-- Opening Marker --

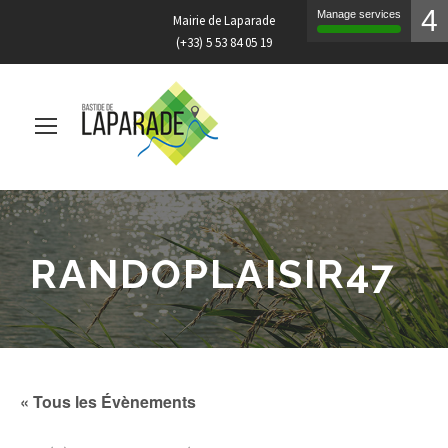
4
Manage services
Mairie de Laparade
(+33) 5 53 84 05 19
RANDOPLAISIR47
« Tous les Évènements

-- Closing Marker --

**Work to be completed:** The output should be exactly the lines from the one containing "Manage services" to the final line of the listing above, inclusive.

**Answer to this task:**
Manage services
Mairie de Laparade
(+33) 5 53 84 05 19
RANDOPLAISIR47
« Tous les Évènements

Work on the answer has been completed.